**Task inputs**
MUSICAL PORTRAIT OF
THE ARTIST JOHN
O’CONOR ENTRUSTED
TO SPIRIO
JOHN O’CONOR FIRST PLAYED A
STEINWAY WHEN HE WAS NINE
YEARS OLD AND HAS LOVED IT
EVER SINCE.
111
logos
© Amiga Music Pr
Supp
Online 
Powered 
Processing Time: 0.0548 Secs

...

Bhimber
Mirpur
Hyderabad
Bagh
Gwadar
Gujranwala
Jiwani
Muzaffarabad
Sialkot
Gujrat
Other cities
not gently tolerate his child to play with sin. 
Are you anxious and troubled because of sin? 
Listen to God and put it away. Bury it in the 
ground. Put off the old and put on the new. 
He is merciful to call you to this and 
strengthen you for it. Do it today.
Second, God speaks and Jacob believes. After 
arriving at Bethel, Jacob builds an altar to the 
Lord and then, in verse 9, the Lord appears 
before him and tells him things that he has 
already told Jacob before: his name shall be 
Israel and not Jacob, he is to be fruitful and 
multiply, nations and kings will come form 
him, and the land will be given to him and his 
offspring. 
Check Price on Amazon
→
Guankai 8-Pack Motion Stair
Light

**What you need to do**
Going back over the entries above, copy word for word every line from the one that has "MUSICAL PORTRAIT OF" on through the one that has "Processing Time: 0.0548 Secs".

**Result for this exercise**
MUSICAL PORTRAIT OF
THE ARTIST JOHN
O’CONOR ENTRUSTED
TO SPIRIO
JOHN O’CONOR FIRST PLAYED A
STEINWAY WHEN HE WAS NINE
YEARS OLD AND HAS LOVED IT
EVER SINCE.
111
logos
© Amiga Music Pr
Supp
Online 
Powered 
Processing Time: 0.0548 Secs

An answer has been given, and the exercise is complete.